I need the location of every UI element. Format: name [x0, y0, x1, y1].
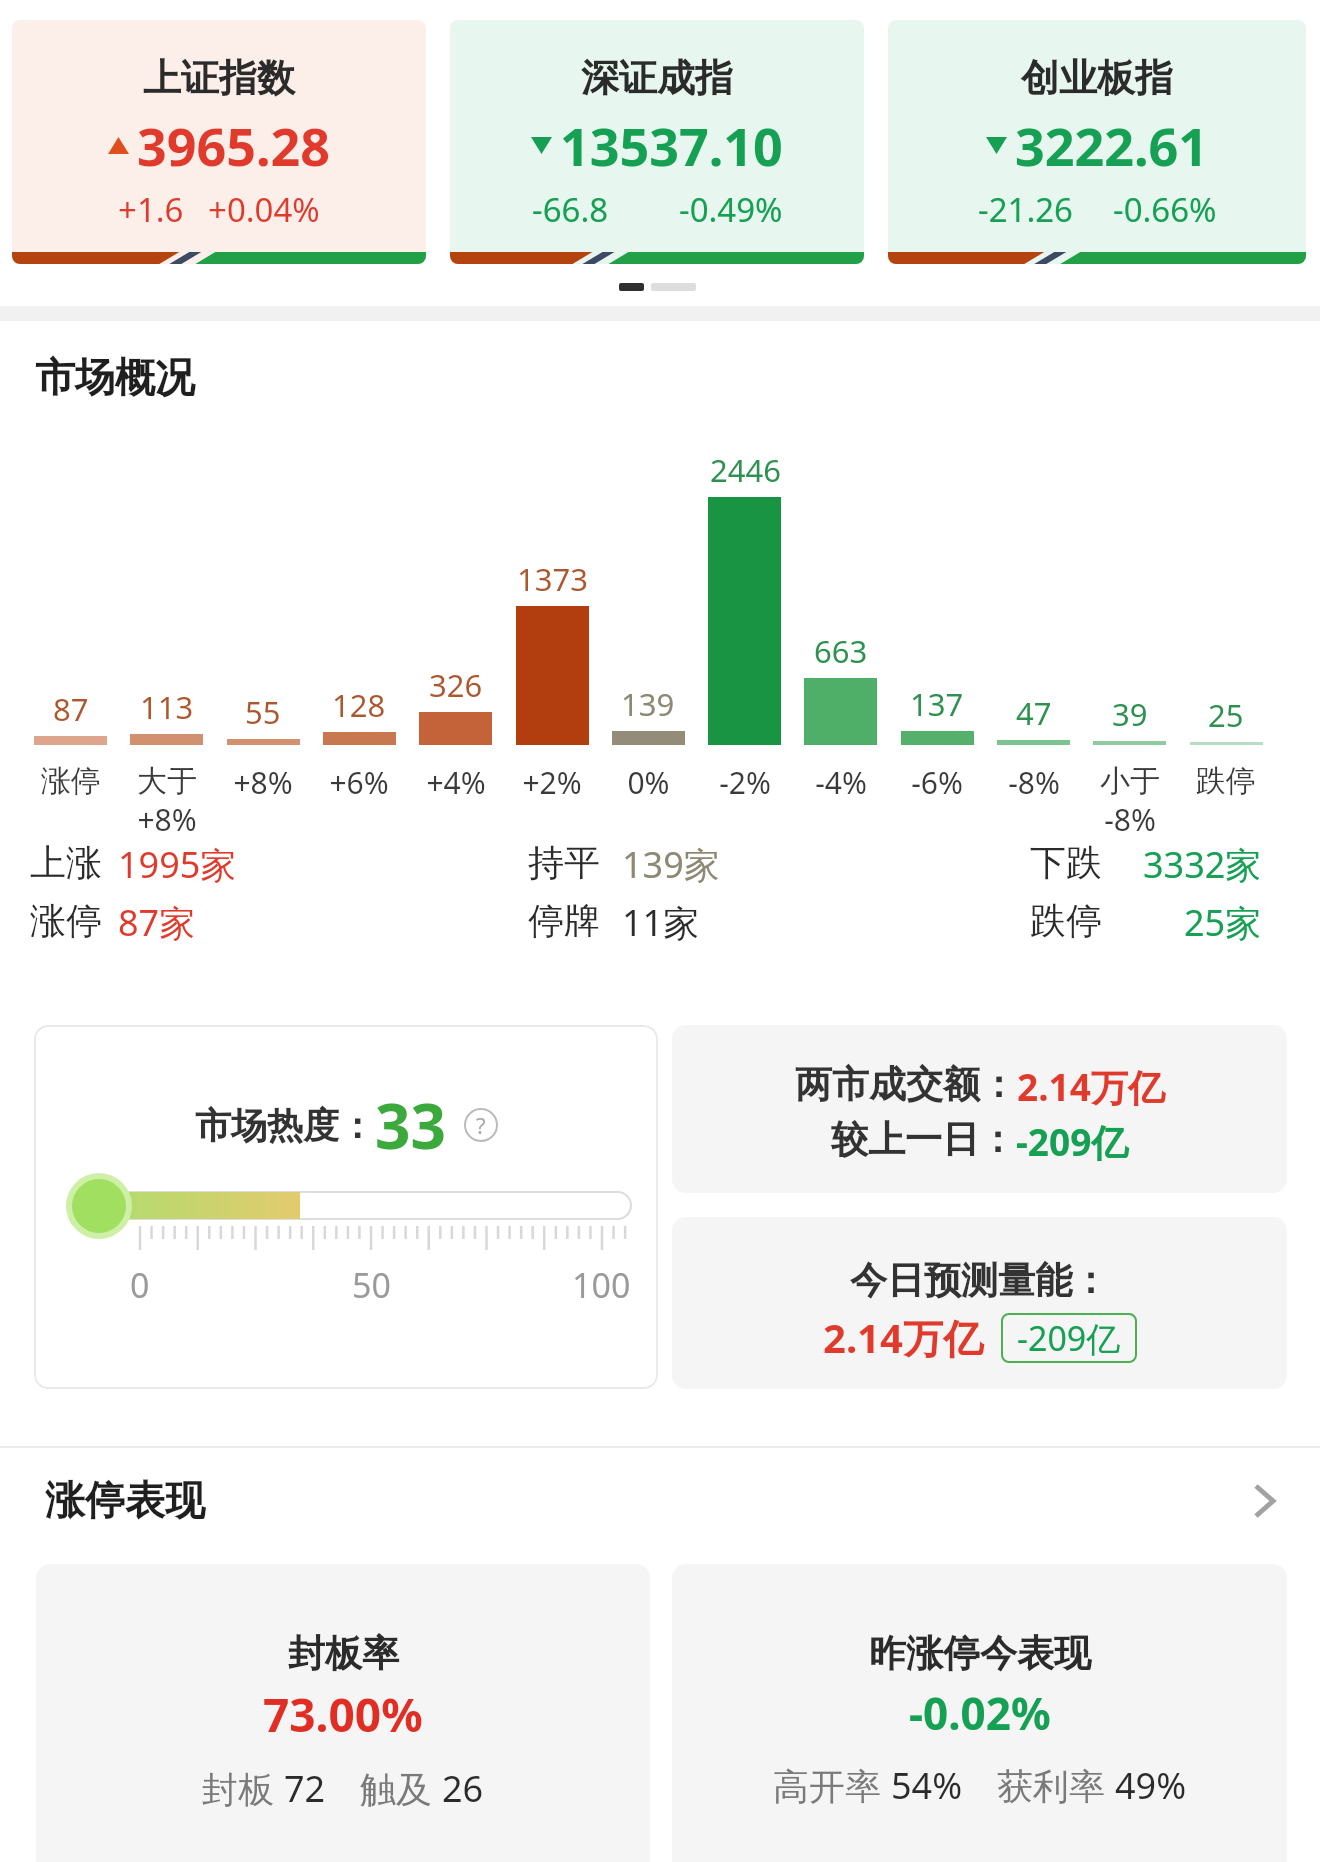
- staticText: 39: [1112, 693, 1148, 735]
- staticText: -0.02%: [909, 1683, 1051, 1743]
- staticText: 较上一日：: [831, 1116, 1016, 1163]
- staticText: +1.6: [118, 187, 184, 232]
- button[interactable]: 创业板指: [888, 20, 1306, 264]
- staticText: 获利率: [997, 1761, 1115, 1810]
- staticText: 139家: [622, 840, 720, 889]
- staticText: -21.26: [978, 187, 1073, 232]
- staticText: 47: [1016, 692, 1052, 734]
- staticText: 128: [332, 684, 386, 726]
- staticText: 25: [1208, 694, 1244, 736]
- staticText: 上证指数: [143, 54, 295, 102]
- staticText: +8%: [233, 762, 293, 803]
- staticText: 2.14万亿: [823, 1310, 983, 1365]
- staticText: +0.04%: [208, 187, 320, 232]
- staticText: 创业板指: [1021, 54, 1173, 102]
- staticText: ?: [476, 1110, 486, 1140]
- staticText: 上涨: [30, 840, 102, 885]
- staticText: 50: [352, 1262, 391, 1308]
- staticText: 87: [53, 688, 89, 730]
- staticText: -209亿: [1016, 1116, 1129, 1167]
- staticText: 封板率: [288, 1630, 399, 1677]
- staticText: 11家: [622, 898, 700, 947]
- staticText: 涨停表现: [45, 1475, 205, 1525]
- staticText: 49%: [1115, 1761, 1187, 1810]
- button[interactable]: 深证成指: [450, 20, 864, 264]
- staticText: 0: [130, 1262, 150, 1308]
- staticText: -2%: [719, 762, 771, 803]
- staticText: 3222.61: [1015, 110, 1209, 181]
- staticText: 326: [429, 664, 483, 706]
- staticText: 3332家: [1143, 840, 1262, 889]
- staticText: -0.66%: [1113, 187, 1217, 232]
- staticText: -4%: [815, 762, 867, 803]
- staticText: 33: [375, 1083, 446, 1167]
- staticText: 13537.10: [560, 110, 783, 181]
- staticText: 深证成指: [581, 54, 733, 102]
- staticText: 涨停: [41, 762, 101, 800]
- staticText: 1995家: [118, 840, 237, 889]
- staticText: 137: [910, 683, 964, 725]
- staticText: 停牌: [528, 898, 600, 943]
- staticText: 下跌: [1030, 840, 1102, 885]
- button[interactable]: [1254, 1484, 1275, 1518]
- staticText: 0%: [627, 762, 670, 803]
- staticText: 跌停: [1030, 898, 1102, 943]
- staticText: 139: [621, 683, 675, 725]
- button[interactable]: 上证指数: [12, 20, 426, 264]
- staticText: 触及: [360, 1764, 442, 1813]
- button[interactable]: 封板率: [36, 1564, 650, 1862]
- staticText: 封板: [202, 1764, 284, 1813]
- button[interactable]: 昨涨停今表现: [672, 1564, 1287, 1862]
- staticText: +6%: [329, 762, 389, 803]
- staticText: 54%: [891, 1761, 963, 1810]
- button[interactable]: 两市成交额：: [672, 1025, 1287, 1193]
- staticText: 高开率: [773, 1761, 891, 1810]
- staticText: 1373: [517, 558, 588, 600]
- staticText: 87家: [118, 898, 196, 947]
- staticText: 100: [572, 1262, 631, 1308]
- staticText: -209亿: [1017, 1315, 1121, 1361]
- staticText: 26: [442, 1764, 484, 1813]
- staticText: 今日预测量能：: [850, 1257, 1109, 1304]
- staticText: 2.14万亿: [1017, 1061, 1165, 1112]
- staticText: -6%: [911, 762, 963, 803]
- staticText: -8%: [1008, 762, 1060, 803]
- staticText: 昨涨停今表现: [869, 1630, 1091, 1677]
- staticText: -0.49%: [679, 187, 783, 232]
- staticText: 跌停: [1196, 762, 1256, 800]
- staticText: -66.8: [532, 187, 609, 232]
- staticText: 市场热度：: [195, 1103, 375, 1148]
- staticText: 72: [284, 1764, 326, 1813]
- staticText: 涨停: [30, 898, 102, 943]
- staticText: 663: [814, 630, 868, 672]
- button[interactable]: 市场热度：: [34, 1025, 658, 1389]
- staticText: 2446: [710, 449, 781, 491]
- staticText: 市场概况: [35, 352, 195, 402]
- staticText: 大于 +8%: [137, 762, 197, 840]
- staticText: 持平: [528, 840, 600, 885]
- staticText: 3965.28: [137, 110, 331, 181]
- staticText: 55: [245, 691, 281, 733]
- staticText: 113: [140, 686, 194, 728]
- staticText: 两市成交额：: [795, 1061, 1017, 1108]
- staticText: 小于 -8%: [1100, 762, 1160, 840]
- staticText: +2%: [522, 762, 582, 803]
- staticText: 25家: [1184, 898, 1262, 947]
- staticText: +4%: [426, 762, 486, 803]
- staticText: 73.00%: [263, 1683, 423, 1746]
- button[interactable]: 今日预测量能：: [672, 1217, 1287, 1389]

- - - - - - -

▶ [PROBLEM REQUIREMENTS]:
From the material above, copy every line where the word "创业板指" is found.

▶ [YOUR SOLUTION]:
- button[interactable]: 创业板指: [888, 20, 1306, 264]
- staticText: 创业板指: [1021, 54, 1173, 102]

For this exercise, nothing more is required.